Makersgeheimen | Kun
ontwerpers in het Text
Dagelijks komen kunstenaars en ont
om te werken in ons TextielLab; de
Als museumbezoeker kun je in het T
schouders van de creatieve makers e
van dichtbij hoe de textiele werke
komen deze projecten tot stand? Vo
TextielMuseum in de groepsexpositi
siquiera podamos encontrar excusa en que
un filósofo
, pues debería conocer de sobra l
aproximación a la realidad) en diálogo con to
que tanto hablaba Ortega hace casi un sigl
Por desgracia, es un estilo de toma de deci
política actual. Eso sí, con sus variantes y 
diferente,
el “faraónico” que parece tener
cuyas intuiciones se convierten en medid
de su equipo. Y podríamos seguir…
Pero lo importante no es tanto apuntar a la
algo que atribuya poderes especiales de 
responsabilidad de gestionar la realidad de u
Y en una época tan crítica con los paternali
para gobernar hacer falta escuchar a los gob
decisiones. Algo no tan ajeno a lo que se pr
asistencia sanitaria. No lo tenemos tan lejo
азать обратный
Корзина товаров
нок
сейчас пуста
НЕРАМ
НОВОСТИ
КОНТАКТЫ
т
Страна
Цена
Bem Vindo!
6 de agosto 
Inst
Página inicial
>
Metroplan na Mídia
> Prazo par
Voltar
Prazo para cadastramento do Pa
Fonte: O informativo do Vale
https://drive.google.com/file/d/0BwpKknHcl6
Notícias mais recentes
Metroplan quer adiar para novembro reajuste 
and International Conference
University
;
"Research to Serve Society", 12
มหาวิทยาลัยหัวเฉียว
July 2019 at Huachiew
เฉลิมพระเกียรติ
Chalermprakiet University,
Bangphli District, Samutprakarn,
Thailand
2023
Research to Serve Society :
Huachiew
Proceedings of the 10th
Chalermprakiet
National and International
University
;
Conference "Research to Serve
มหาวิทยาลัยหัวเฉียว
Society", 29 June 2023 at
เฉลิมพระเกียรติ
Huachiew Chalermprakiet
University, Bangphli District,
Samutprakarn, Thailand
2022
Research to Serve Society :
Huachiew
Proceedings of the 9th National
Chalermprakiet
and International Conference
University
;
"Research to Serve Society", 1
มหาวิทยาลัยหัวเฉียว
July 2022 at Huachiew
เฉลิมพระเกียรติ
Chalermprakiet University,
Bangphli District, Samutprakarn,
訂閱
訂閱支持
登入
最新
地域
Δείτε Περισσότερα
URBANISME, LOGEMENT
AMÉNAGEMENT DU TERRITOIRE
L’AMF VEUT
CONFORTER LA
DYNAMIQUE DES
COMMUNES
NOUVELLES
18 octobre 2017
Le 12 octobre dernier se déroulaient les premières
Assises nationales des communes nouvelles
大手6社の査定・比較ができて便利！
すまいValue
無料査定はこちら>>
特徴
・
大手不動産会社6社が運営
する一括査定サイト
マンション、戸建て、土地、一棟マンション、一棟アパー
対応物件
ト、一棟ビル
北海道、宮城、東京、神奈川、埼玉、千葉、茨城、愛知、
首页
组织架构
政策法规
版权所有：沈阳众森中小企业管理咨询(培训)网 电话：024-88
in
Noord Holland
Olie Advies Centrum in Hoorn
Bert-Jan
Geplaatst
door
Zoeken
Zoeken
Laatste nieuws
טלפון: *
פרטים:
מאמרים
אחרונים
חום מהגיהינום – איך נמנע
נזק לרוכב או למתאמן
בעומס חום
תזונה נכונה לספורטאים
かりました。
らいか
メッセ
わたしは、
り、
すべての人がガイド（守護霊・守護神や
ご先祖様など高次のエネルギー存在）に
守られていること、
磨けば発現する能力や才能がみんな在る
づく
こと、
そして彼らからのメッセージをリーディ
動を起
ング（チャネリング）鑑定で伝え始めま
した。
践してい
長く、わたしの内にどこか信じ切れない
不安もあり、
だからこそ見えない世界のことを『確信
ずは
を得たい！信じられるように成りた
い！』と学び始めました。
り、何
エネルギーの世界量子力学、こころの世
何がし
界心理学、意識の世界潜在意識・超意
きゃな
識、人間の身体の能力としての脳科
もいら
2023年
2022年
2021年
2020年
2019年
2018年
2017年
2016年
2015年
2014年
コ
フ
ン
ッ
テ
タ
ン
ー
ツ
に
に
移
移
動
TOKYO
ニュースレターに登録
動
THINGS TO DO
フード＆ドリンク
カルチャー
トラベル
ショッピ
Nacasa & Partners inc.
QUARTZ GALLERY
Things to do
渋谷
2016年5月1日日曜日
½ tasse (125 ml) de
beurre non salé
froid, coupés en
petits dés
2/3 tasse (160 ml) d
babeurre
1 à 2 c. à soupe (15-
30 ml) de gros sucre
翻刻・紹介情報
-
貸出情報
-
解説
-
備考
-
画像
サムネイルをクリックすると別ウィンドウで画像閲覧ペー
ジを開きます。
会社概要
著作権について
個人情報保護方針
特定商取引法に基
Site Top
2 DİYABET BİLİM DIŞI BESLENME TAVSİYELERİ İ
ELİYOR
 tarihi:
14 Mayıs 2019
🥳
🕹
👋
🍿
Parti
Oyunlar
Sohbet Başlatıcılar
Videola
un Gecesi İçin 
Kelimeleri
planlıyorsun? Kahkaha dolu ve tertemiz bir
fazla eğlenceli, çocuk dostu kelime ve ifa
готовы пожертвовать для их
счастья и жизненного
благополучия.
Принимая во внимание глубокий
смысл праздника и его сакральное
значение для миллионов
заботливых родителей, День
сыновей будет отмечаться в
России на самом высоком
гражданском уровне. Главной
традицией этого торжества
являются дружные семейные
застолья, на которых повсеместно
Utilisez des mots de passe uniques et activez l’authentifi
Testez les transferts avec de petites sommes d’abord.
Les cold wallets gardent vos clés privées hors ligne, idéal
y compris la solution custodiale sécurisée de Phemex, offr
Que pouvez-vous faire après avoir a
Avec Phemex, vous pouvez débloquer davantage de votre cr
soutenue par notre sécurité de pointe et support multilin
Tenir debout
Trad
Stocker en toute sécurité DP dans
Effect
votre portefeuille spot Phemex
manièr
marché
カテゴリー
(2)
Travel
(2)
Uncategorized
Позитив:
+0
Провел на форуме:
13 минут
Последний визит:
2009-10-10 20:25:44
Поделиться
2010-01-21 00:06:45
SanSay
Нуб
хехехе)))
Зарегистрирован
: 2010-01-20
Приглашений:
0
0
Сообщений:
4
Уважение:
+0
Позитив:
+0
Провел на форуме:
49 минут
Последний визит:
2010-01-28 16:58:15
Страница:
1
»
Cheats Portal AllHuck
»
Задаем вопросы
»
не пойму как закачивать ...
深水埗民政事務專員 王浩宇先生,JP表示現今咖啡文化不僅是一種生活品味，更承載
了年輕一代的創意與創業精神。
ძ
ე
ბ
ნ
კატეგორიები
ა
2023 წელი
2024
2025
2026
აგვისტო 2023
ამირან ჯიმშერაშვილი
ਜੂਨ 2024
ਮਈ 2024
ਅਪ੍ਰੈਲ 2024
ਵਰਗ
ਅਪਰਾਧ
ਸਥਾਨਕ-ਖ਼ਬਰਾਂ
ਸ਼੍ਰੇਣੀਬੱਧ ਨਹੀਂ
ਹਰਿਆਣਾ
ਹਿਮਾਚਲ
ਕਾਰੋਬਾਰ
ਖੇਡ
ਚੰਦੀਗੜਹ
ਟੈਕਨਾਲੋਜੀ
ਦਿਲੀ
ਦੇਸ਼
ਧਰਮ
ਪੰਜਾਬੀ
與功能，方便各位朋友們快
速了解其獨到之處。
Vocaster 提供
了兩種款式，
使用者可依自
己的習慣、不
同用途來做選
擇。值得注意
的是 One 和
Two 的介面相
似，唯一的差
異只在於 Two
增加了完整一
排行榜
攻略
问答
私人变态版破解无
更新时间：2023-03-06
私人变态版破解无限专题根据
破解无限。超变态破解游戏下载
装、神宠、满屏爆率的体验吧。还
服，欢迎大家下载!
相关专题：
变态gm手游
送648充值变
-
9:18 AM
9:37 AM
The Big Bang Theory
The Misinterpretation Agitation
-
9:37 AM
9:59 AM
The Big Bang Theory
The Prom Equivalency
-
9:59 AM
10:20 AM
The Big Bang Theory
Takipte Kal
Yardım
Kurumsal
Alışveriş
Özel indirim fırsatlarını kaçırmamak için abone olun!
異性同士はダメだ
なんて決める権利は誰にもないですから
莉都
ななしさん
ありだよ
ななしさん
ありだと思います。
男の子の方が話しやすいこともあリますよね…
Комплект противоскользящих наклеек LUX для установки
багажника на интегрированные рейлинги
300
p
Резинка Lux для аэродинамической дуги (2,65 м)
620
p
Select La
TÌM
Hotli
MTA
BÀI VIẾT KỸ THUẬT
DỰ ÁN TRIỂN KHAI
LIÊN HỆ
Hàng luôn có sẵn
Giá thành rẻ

The problem. Which of the lines above mention the word "komen"? Pull those lines out.

Response to this task.
Dagelijks komen kunstenaars en ont
komen deze projecten tot stand? Vo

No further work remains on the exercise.